Mount Everest, once considered the peak of daring adventures, now resembles a chaotic spectacle.
A Blunt Take on Everest's Commercialization by First Welsh Climber
Caradoc Jones, the Welshman who conquered Mount Everest back in 1995, isn't pulling any punches when it comes to bashing the modern mountaineering industry. He bluntly labeled it a "complete circus" affected by outrageous prices, commercialization, and hordes of selfie-takers and box-tickers.
Jones, now 65, strongly believes that we're jeopardizing the essence of adventure if we continue down this path. "Summit fever has turned civilization's highest peak into a for-profit carnival, barely resembling real mountaineering," he cautions.
The Everest expedition, which cost between £2,000 and £3,000 in the 90s, now sets climbers back between £33,000 and £55,000 - a hefty price hike.
Jones, from Pontrhydfendigaid, Ceredigion, reminisces about his climbing upbringing in "beautiful Eryri," nurturing his passion for mountains. He honed his skills on ice cliffs in Scotland and the Alps before attempting Everest. His preparation with Danish climber Michael Knakkergaard Jørgensen was focused on scaling the northern side of Mount Everest, where the real thrill began at 1,800 meters, with the body feeling the brutal effects of altitude.
Jones vividly recalls the trials they faced during their ascent, including a three-day storm near 8,300 meters that left them with uncertainty, only for the winds to gentlify and allow them to continue their final push to the summit. The happiness and relief that swept through him as he approached the peak felt like a hard-earned victory.
With regret, Jones sees the modern ascent of Everest as a commoditized affair fraught with red tape. Today, climbers face a growing list of regulations, including mandatory tracking systems and GPS, requirements to have summited a 7,000-meter peak, and even a demand for documentation.
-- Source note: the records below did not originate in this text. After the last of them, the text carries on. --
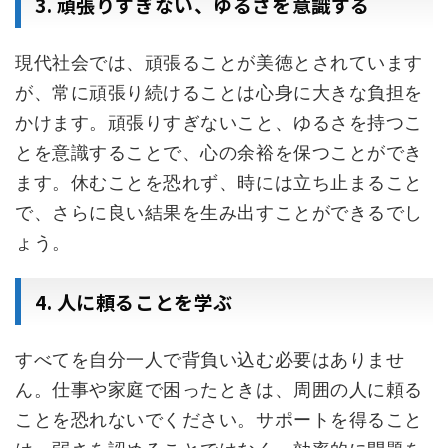
3. 頑張りすぎない、ゆるさを意識する
現代社会では、頑張ることが美徳とされています
が、常に頑張り続けることは心身に大きな負担を
かけます。頑張りすぎないこと、ゆるさを持つこ
とを意識することで、心の余裕を保つことができ
ます。休むことを恐れず、時には立ち止まること
で、さらに良い結果を生み出すことができるでし
ょう。
4. 人に頼ることを学ぶ
すべてを自分一人で背負い込む必要はありませ
ん。仕事や家庭で困ったときは、周囲の人に頼る
ことを恐れないでください。サポートを得ること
Baffled by the new regulations, Jones questions the industry's mantra of expertise: "People think you can't conquer mountaintops unless you've passed an exam, bought the right gear, and enrolled in courses. But the heart of mountaineering lies in the quiet achievements of climbers in every corner of the globe."
Nepal is grappling with balancing its booming tourism industry, environmental concerns, and safety issues, but Jones worries that the measures may suck the spirit out of the adventure.
In 2025, Nepal is rolling out a suite of measures to rein in Mount Everest's commercialization. These include enforcing a climbing experience prerequisite for 7,000-meter peaks, mandating Nepalese guides, health checks, harsher fines for littering, and higher permit costs. The new rules aim to reduce fatalities, overcrowding, and ensure that only experienced climbers take on the challenge. Overall, it's a fight to bring back the raw, exhilarating essence of scaling the highest mountain on Earth.
- Caradoc Jones, the first Welsh climber to conquer Mount Everest, criticizes the modern mountaineering industry, labeling it a "complete circus" of commercialization, outrageous prices, and selfie-takers.
- Jones expresses concern that the essence of adventure is being jeopardized by the current path, describing Mount Everest as a for-profit carnival that barely resembles real mountaineering.
- In the 1990s, the Everest expedition cost between £2,000 and £3,000; today, it ranges from £33,000 to £55,000, illustrating a significant price hike.
- Jones reminisces about his childhood in "beautiful Eryri," where he nurtured his passion for mountains, honing his skills on ice cliffs in Scotland and the Alps before attempting Everest.
- Recounting his ascent, Jones recalls the trials they faced, including a three-day storm near 8,300 meters and the relief he felt approaching the summit.
- Jones laments the commoditization of modern Everest ascents, expressing confusion over the industry's mantra of expertise, believing that quiet achievements by climbers worldwide define mountaineering.
- In an effort to address tourism, environmental concerns, and safety issues, Nepal is implementing new measures in 2025 to combat Mount Everest's commercialization, including requiring climbing experience on 7,000-meter peaks, mandating Nepalese guides, health checks, harsher fines for littering, and higher permit costs, aiming to reduce fatalities, overcrowding, and ensure only experienced climbers take on the challenge.